A nanoparticle-based method for culture-free bacterial DNA enrichment from whole blood
Point-of-care (POC) diagnostics are one of the quick and sensitive detection approaches used in current clinical applications, but always face a performance tradeoff between time-to-result and assay sensitivity. One critical setting where these limitations are evident is the detection of sepsis, where 6–10mL of whole blood may contain as little as one bacterial colony forming unit (cfu). The large sample volume, complex nature of the sample and low analyte concentration necessitates signal enhancement using culture-based or molecular amplification techniques.
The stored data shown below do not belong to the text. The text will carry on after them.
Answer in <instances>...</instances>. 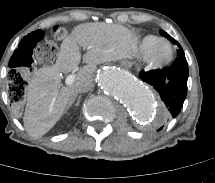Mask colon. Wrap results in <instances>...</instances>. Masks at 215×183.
Masks as SVG:
<instances>
[{"label":"colon","mask_w":215,"mask_h":183,"mask_svg":"<svg viewBox=\"0 0 215 183\" xmlns=\"http://www.w3.org/2000/svg\"><path fill=\"white\" fill-rule=\"evenodd\" d=\"M66 29L60 24L52 28H41L30 33L26 42L18 47V53L12 60L9 75V92L14 103L22 102L27 87L25 74L30 65L48 67L52 64Z\"/></svg>","instance_id":"obj_1"}]
</instances>
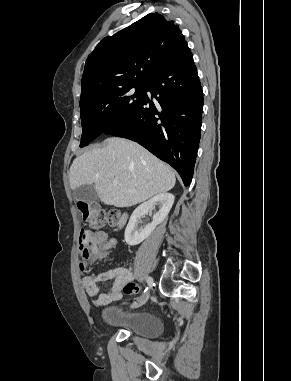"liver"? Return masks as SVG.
I'll list each match as a JSON object with an SVG mask.
<instances>
[{
  "instance_id": "6515ba94",
  "label": "liver",
  "mask_w": 291,
  "mask_h": 381,
  "mask_svg": "<svg viewBox=\"0 0 291 381\" xmlns=\"http://www.w3.org/2000/svg\"><path fill=\"white\" fill-rule=\"evenodd\" d=\"M113 179L117 185H113ZM69 180L73 190L94 185L101 202L119 208L166 193L176 182L169 166L139 144L116 137L108 138L104 147L76 157Z\"/></svg>"
}]
</instances>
In the time-critical diagnosis of sepsis, waiting for up to 24h to produce sufficient DNA for analysis is not possible. As a consequence, there is a need for integrated sample preparation methods that could enable shorter detection times, whilst maintaining high analytical performance. We report the development of a culture-free bacterial enrichment method to concentrate bacteria from whole blood in less than 3h. The method relies on triple-enrichment steps to magnetically concentrate bacterial cells and their DNA with a 500-fold reduction in sample volume (from 10 to 0.02mL). Using this sample preparation method, sensitive qPCR detection of the extracted S. aureus bacterial DNA was achieved with a detection limit of 5±0.58cfu/mL within a total elapsed time of 4h; much faster than conventional culture-based approaches. The method could be fully automated for integration into clinical practice for point-of-care or molecular detection of bacterial DNA from whole blood.